The invisible hand and the global reality

Escrito el 1 febrero 2008 por Gayle Allard en Uncategorized

Economics draws its lines straight and clear. Supply slopes downward. Demand slopes upward. Where they intersect, we have equilibrium and, according to the faith preached by Adam Smith, the maximum social benefit for society is achieved thanks to the invisible hand.

Smith´s message is simple and attractive. Leave markets alone, let the selfish desires embodied in those well-defined curves be satisfied, and wait to see the revelation of a better society.

In many ways, Smith and the pro-marketers were right. We have witnessed since the Industrial Revolution a true revolution in living standards, generating levels of prosperity, development and human welfare that no one had ever believed possible, for wider and wider segments of the world´s population. Surely the free market is one of man´s greatest discoveries, and an essential part of his future.

And yet as development proceeds we see ever more clearly that those straight lines fail to capture a fuzzy reality. A demand curve that expresses only the selfish preferences –personal “utility” or satisfaction—of a consumer ignores all of the effects that his/her behavior and consumption choices have on the surrounding society. A supply curve that embodies only the producer´s pursuit of short-term profits omits all of the effects that his/her production decisions have on society, the environment, the political equilibrium and the welfare of the world. As markets grow increasingly interconnected and development extends into greater areas of the globe, our classical supply and demand curves give us a less and less adequate picture of the reality of global social welfare and the state of the environment.

How do we fill in the gaps between these “private selfishness” curves and the reality of social wellbeing; the so-called “externalities” that escape the price system? Economists are quick to prescribe “internalizing” externalities: imposing taxes or payments or creating markets that oblige consumers and producers to pay for their effects on society, thus giving incentives for correct behavior. Examples are carbon taxes, carbon markets and various other eco-taxes and recycling programs. There is great potential in these types of programs, if they are well designed and enforced.

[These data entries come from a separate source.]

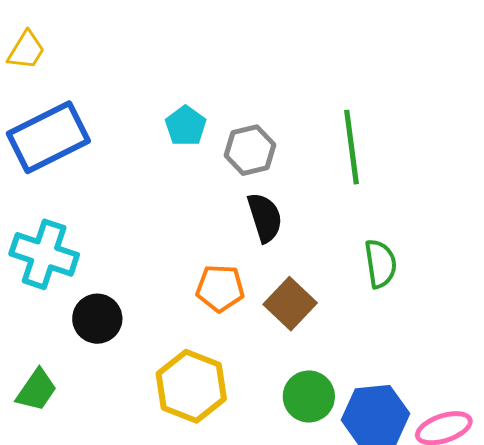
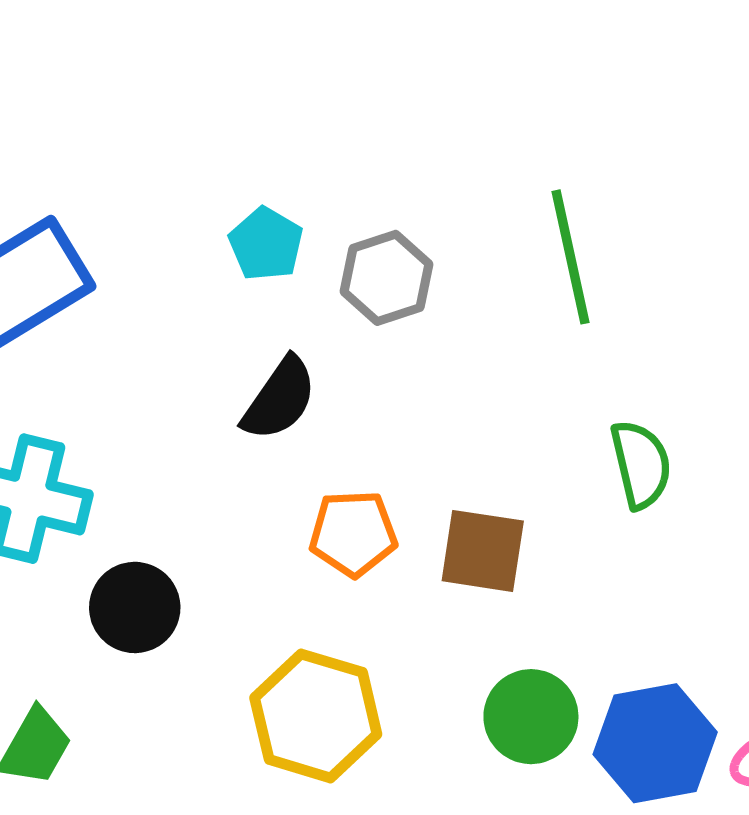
black semicircle: (265, 217) -> (280, 399), moved, turned 57
brown square: (290, 304) -> (483, 551), turned -30

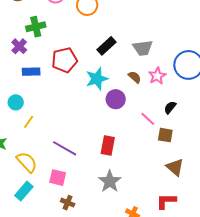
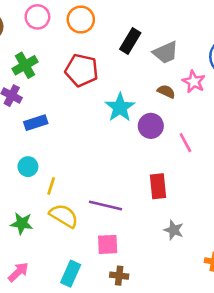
black rectangle: (107, 46) -> (130, 41), moved
red pentagon: (65, 60) -> (82, 70), moved, turned -30
pink line: (148, 119) -> (185, 143), moved, turned 35
yellow semicircle: (27, 162) -> (64, 216), moved
gray star: (110, 181) -> (174, 230), size x0.7
brown cross: (68, 203) -> (119, 276), moved

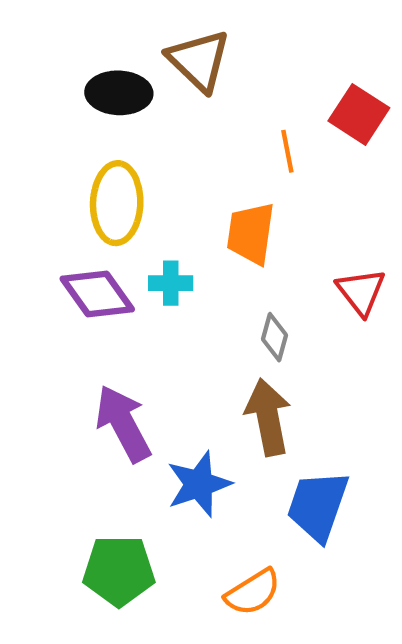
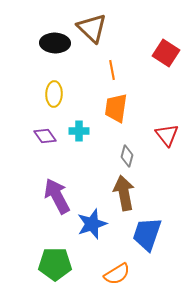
orange line: (287, 151) -> (112, 70), moved
yellow ellipse: (117, 203) -> (54, 94), size x0.7
purple diamond: (97, 294) -> (45, 136), size x0.7

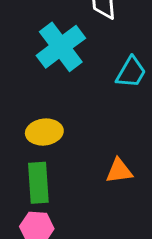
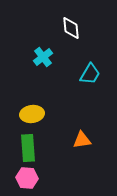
cyan cross: (61, 47) -> (43, 57), size x0.6

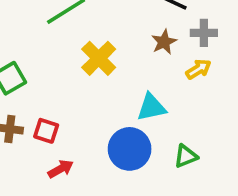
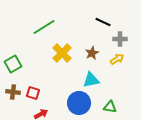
brown star: (164, 42) -> (92, 53), moved
green triangle: (186, 156) -> (110, 107), turned 32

But can taxes and markets really correct all of the externalities that are springing up everywhere in our globalized world? The task of internalizing all of them is more than daunting. And I would venture to add that treating man as an essentially economic creature who only responds to material incentives is to accept an impoverished view of the human race. It seems that a much more comprehensive and lasting solution lies in reawakening our collective consciences; returning to a sense of social responsibility and a respect for the environment and the dignity of man. Corporate social responsibility is a step along this path, but a deeper and better aligned sense of personal morality is needed to make the objectives of social welfare deeply ingrained in producers and consumers. Only a radical change in attitudes will convert Adam Smith´s selfish supply and demand curves into more enlighted preferences that can give us a better society and a liveable planet.